On Poetry: December 2022

New collections to make life more lyrical.

On Poetry: December 2022

Grief will not loose its hold on me this month, the last dregs of the year culminating in a strange desert fog. Last December, I lost my grandmother, directly followed by another of the nine siblings in her line. And only last week, we learned the youngest of them had passed away from a heart attack at 93.

I grieve for the loss of our elders and their knowledge. I grieve for my mother’s grief. I collect fallen juniper branches with berries still attached to dry and give as gifts for protection to burn on the solstice.

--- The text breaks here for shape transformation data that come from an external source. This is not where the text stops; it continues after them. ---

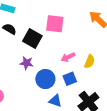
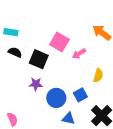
pink square: (55, 24) -> (59, 42), turned 30
pink arrow: (68, 57) -> (79, 54), moved

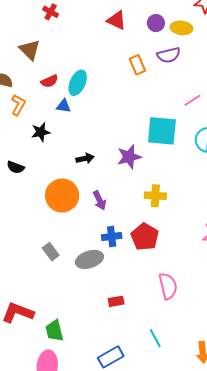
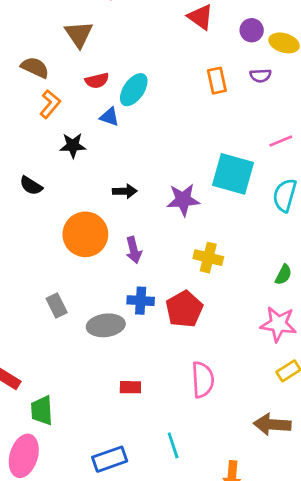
purple semicircle: (169, 55) -> (260, 76), size x0.7

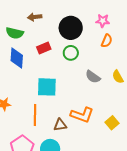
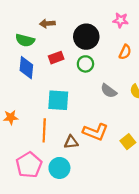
pink star: (103, 21) -> (121, 20), moved

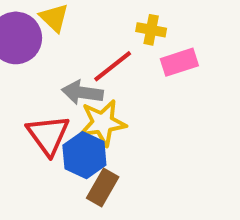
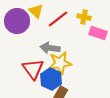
pink rectangle: (179, 62) -> (98, 33), turned 36
red line: (113, 66) -> (58, 19), moved

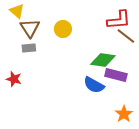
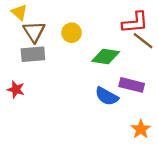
gray rectangle: (29, 48) -> (33, 54), size x1.5
green diamond: (103, 60) -> (106, 57), moved

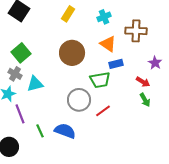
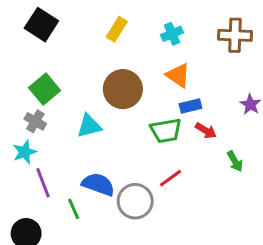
brown cross: (136, 31) -> (235, 35), moved
red arrow: (143, 82) -> (206, 131), moved
cyan triangle: (35, 84) -> (89, 126), moved
gray circle: (79, 100) -> (135, 201), moved
blue semicircle: (65, 131) -> (98, 184), moved

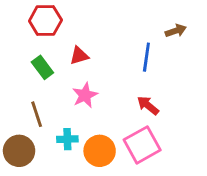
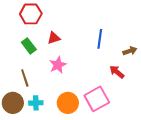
brown arrow: (176, 31) -> (130, 51), moved
red arrow: (148, 105) -> (117, 72), moved
cyan cross: (67, 139) -> (36, 103), moved

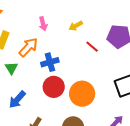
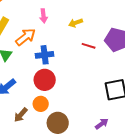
red line: (92, 47) -> (89, 46), turned -32
orange circle: (82, 94) -> (41, 104), moved, size x0.6

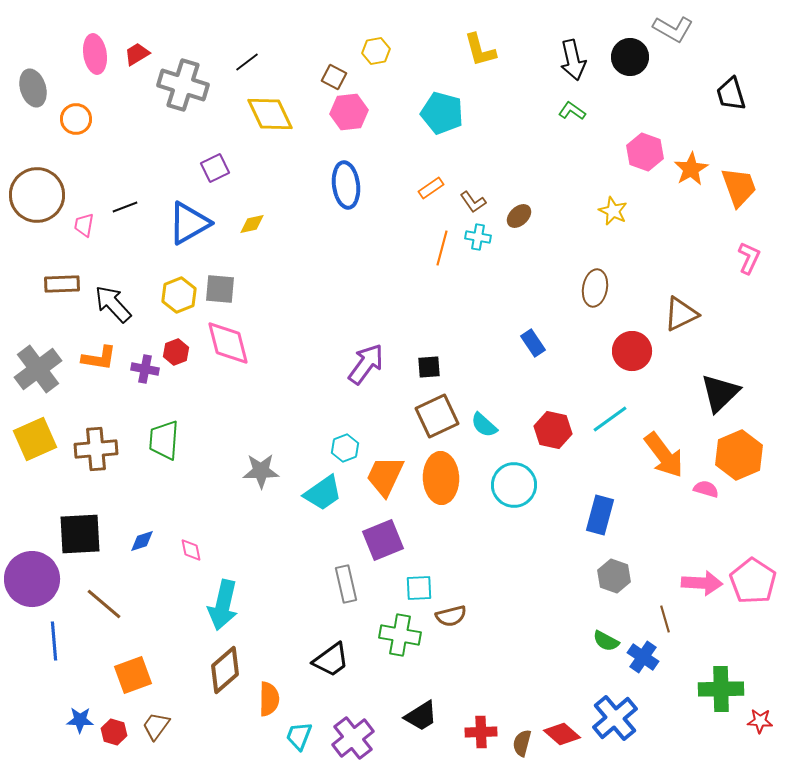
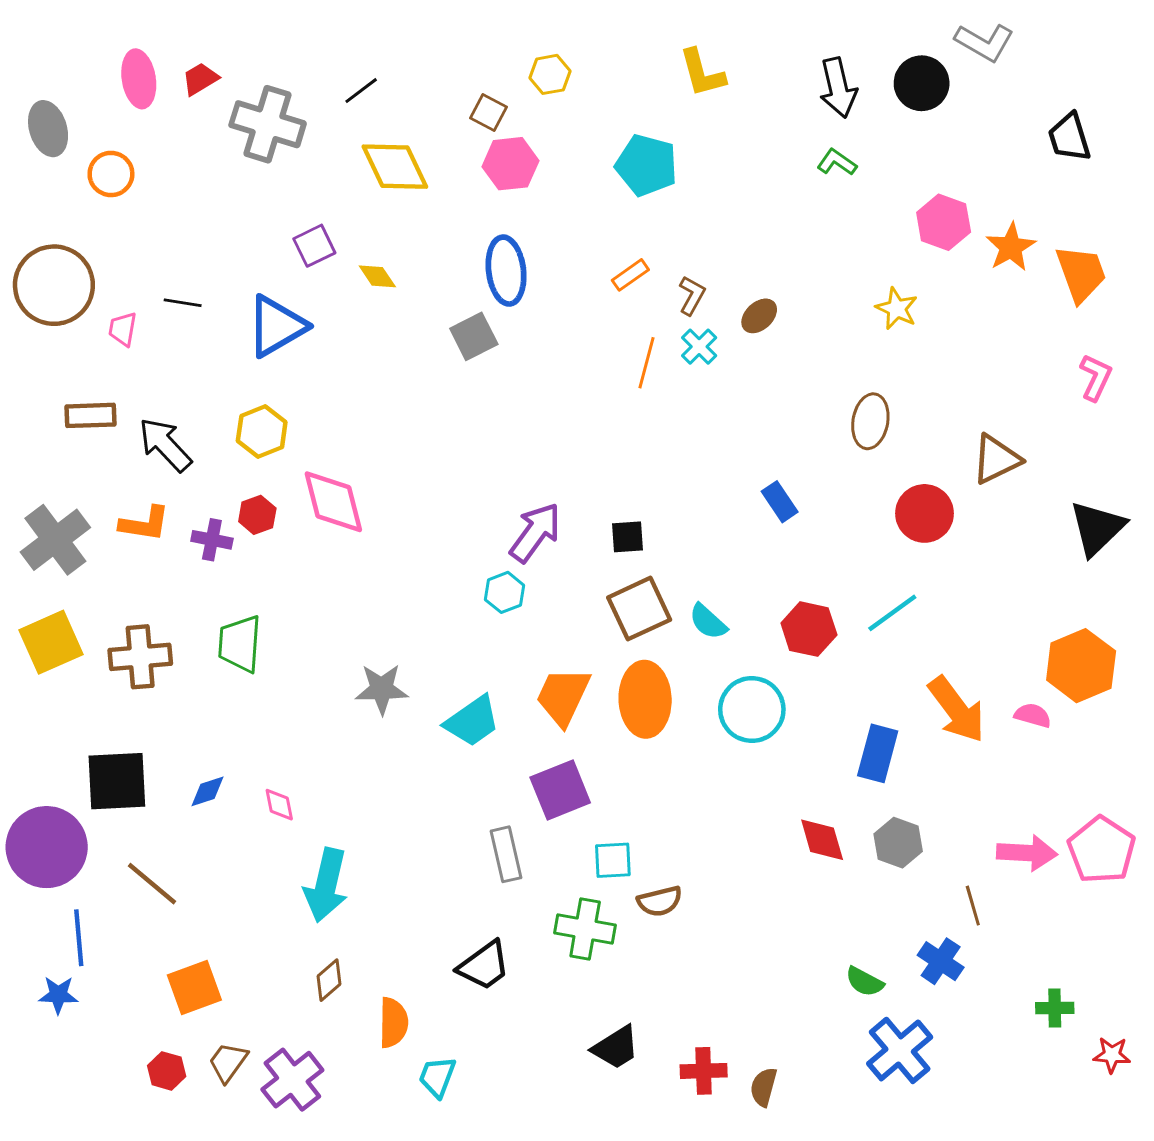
brown L-shape: (473, 202) -> (692, 295), turned -116
black line: (125, 207) -> (183, 303), turned 30
yellow diamond: (252, 224) -> (377, 276), moved, turned 68
cyan cross: (478, 237) -> (699, 347), turned 35
gray square: (220, 289) -> (474, 336), moved, turned -32
black triangle: (720, 393) -> (1097, 528), moved
cyan hexagon: (345, 448) -> (505, 592), moved
orange arrow: (664, 455) -> (957, 710), moved
green semicircle: (606, 641) -> (865, 982), moved
brown diamond: (225, 670) -> (329, 980), size x0.6
green cross: (721, 689) -> (1055, 1008), size x0.6
blue star: (80, 720) -> (58, 995), moved
red diamond: (562, 734) -> (822, 840), moved, turned 33
purple cross: (353, 738) -> (292, 1080), moved

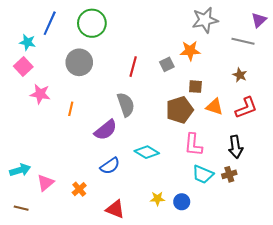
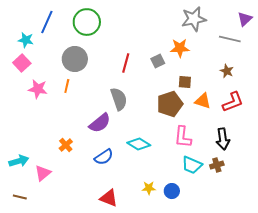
orange line: (71, 109) -> (67, 86), moved
orange cross: (79, 189) -> (66, 145), moved

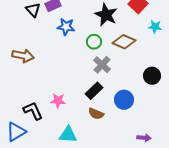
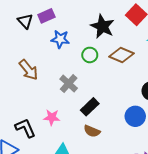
brown arrow: (23, 56) -> (28, 70), moved, turned 40
gray cross: (102, 65) -> (69, 84), moved
blue circle: (124, 100) -> (135, 116), moved

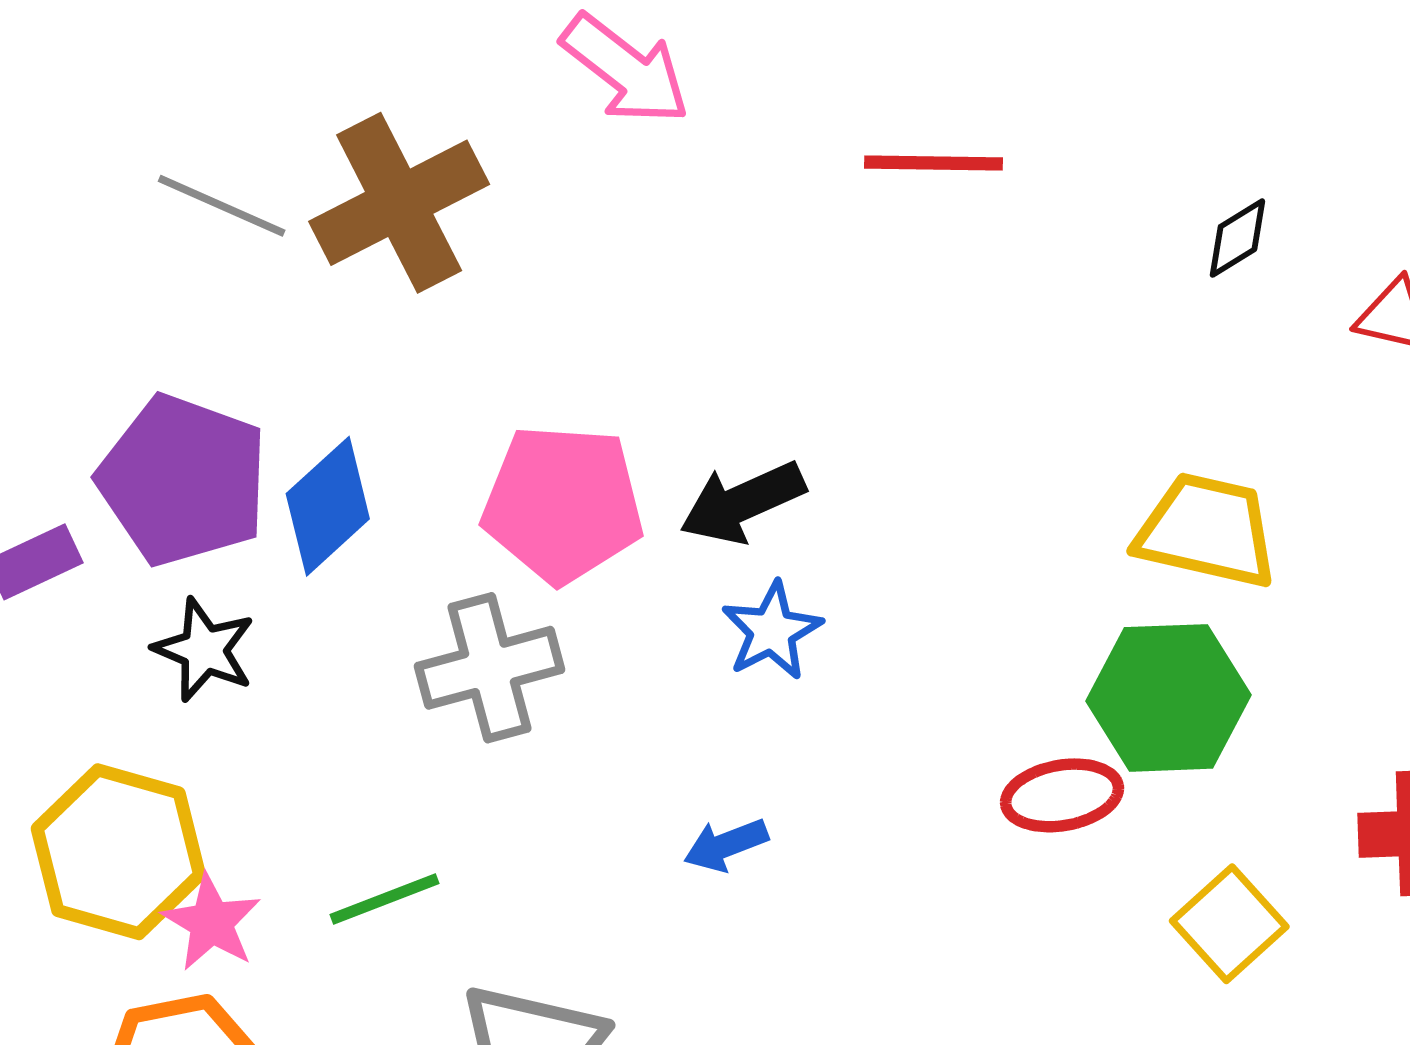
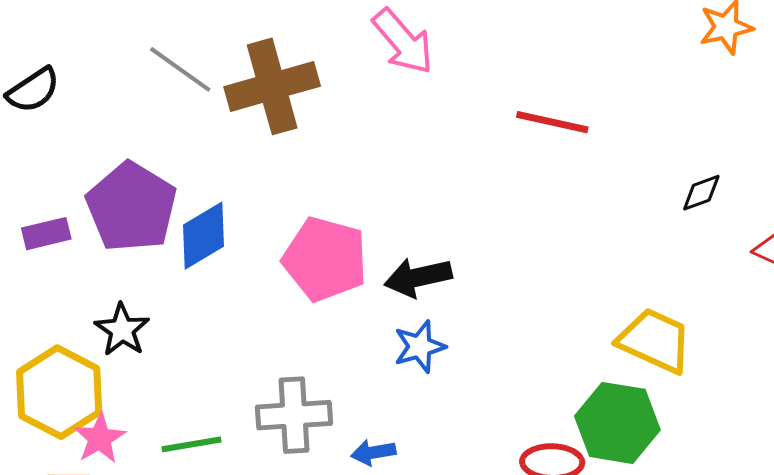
black star: (204, 650) -> (122, 330), moved
gray cross: (490, 668) -> (294, 415), moved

The scent of juniper brings comfort and light, especially during the darkest days of the season, a balm as the holidays march on.

When poets grieve, we often turn to the trees, for they hold a mystery and connection we seek. Last week, I held my husband’s palm, placed a crisp, still-green poplar leaf next to it, and said, “Look at your lifelines and the veins in the leaf — how can anyone believe we are separate?”

Each leaf is its own ecosystem attached to the limbs attached to the body attached to the mind of the root system. In spring, the leaves burst into being and provide food, shelter, and medicine for innumerable beings, including us. Then, in autumn, they dry up and drift to the ground, their decay continuing to provide life.

In the spirit of this notion of ecosystems within ecosystems, I am using Ada Limón’s beautiful personal essay told in vignettes, Shelter: A Love Letter to Trees (Scribd), in conversation with this month’s two poetry collections. Limón’s deep relationship to the trees, their beauty, wisdom, and fragile strength, is comforting in this time of seemingly endless loss — a time when we’re losing the trees themselves.

In the “The Coulter Pine,” she writes, “To talk about trees then is also to talk about each other, the ways we are attached to what is living and how much we want it to go on doing just that for as long as possible. It is never only trees, but what binds us together, the trees, the roots, the eternal part of us that is both the seed and the tree.”

*****

“When you write about the same death over and over again, people will start to resent you. You must tell them you are writing about trees.” – Ada Limón, “The Tree Farm”

Victoria Chang has been creatively abundant in her grief, which is a sacred ceremony unto itself. Processing her mother’s death led her to three books in three consecutive years, beginning with Obit in 2020, Dear Memory: Letters on Writing, Silence, and Grief in 2021, and now culminating with The Trees Witness Everything (Copper Canyon Press) last April. Chang is a master at experimenting with form, and The Trees Witness Everything is, per her author’s note, populated with variations on Japanese short poem forms, such as the katauta and choka, based on W.S. Merwin poem titles used as creative prompts.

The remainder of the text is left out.